Con un mundo globalizado por el capitalismo anglosajón, ¿cuál es el sentido de tener en un añoso escritorio la Doctrina Monroe? Kerry lo que hizo fue modernizar la política exterior norteamericana. Se limitó a sepultarla, a darle piadoso entierro, les fue muy útil. Enseguida vino la advertencia. “Vemos con buenos ojos algunos cambios en Cuba, pero no debemos cegarnos.” Significa que la entrada más amplia del capitalismo a esa isla, otrora fuente de esperanzas revolucionarias, los tranquiliza y parecen ablandarse, pero sólo esperan, carroñeros, a que termine de derrumbarse la revolución, para precipitarse con toda la poderosa estructura capitalista sobre el botín.

Washington o la Casa Blanca o el Pentágono y la CIA jamás han protegido a América Latina.
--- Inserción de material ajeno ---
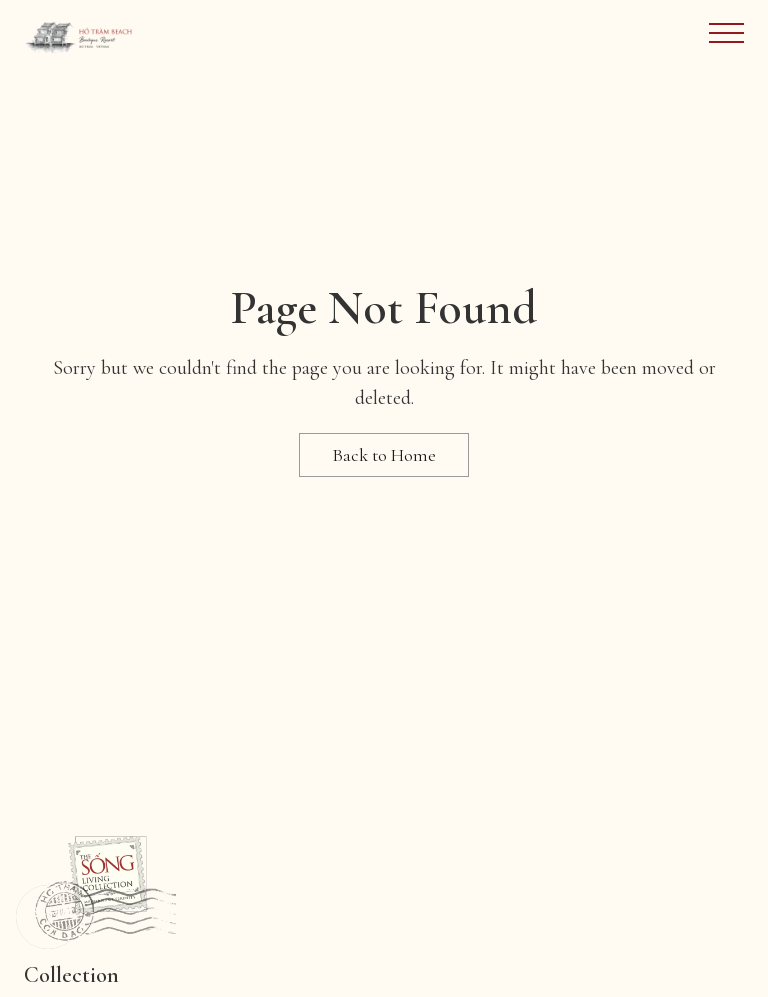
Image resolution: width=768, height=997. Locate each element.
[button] (48, 917)
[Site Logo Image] (79, 36)
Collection (71, 975)
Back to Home (384, 455)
Como dijo Kerry en su curioso discurso en la OEA, lo que ha hecho es proteger sus intereses. Por ello entrenó a los ejércitos de los países de la región en lucha antiguerrillera, por eso ordenaron asesinar al Che Guevara, por eso apoyaron a Pinochet en su acto criminal, por ello Ronald Reagan ayudó a los ingleses a aplastar a los argentinos durante la guerra de Las Malvinas. Sus fuerzas armadas y su sistema de inteligencia no le han servido para nada a la América Latina, son un escudo protector de sus intereses. No más.

Las pruebas son evidentes. EU espía hasta a sus aliados más firmes y serviles, ¿por qué no a los modestos países latinoamericanos? Si en Irán violan los derechos humanos, son motivo de amenazas y riesgo de invasión. Pero eso sí, en Guantánamo, territorio arrebatado a Cuba, los norteamericanos torturan, humillan sin que nadie señale sus medidas aterradoras. Finalmente, ¿para qué quieren utilizar la Doctrina Monroe si tienen satélites espías, si dominan la economía mundial, si sus buques de guerra recorren las aguas de América Latina…?

En la época de James Monroe, EU quería, de manera unilateral, defendernos de las potencias europeas, lo que nadie le pidió. Ahora es distinto, explicó Kerry. Hoy, añadió citando a Kennedy, el mandatario que heredó de muy buen grado los planes para invadir Cuba, en Bahía de Cochinos, somos “socios iguales” y cada vez mejoran nuestras relaciones. Sólo Cuba nos preocupa, dijo hipócrita cuando no representa ningún problema para EU. En efecto, podría decir un brasileño, pero si somos socios y amigos, ¿por qué espiar a la presidenta de Brasil? ¿Eso es una prueba de buena voluntad, de amistad con los países del mismo continente? EU, por su propia naturaleza, por haber empezado a edificar su poderío a partir de modestas colonias en la costa atlántica y enseguida expandirse brutalmente y por las armas hasta ocupar el inmenso territorito que ahora ocupa, está incapacitado para tener “socios iguales”. La frase irónica que usaban los mexicanos en el pasado sigue siendo válida: EU no tiene amigos, tiene intereses. O mejor parafraseemos al inglés Orwell: Somos iguales, pero unos somos más iguales que otros.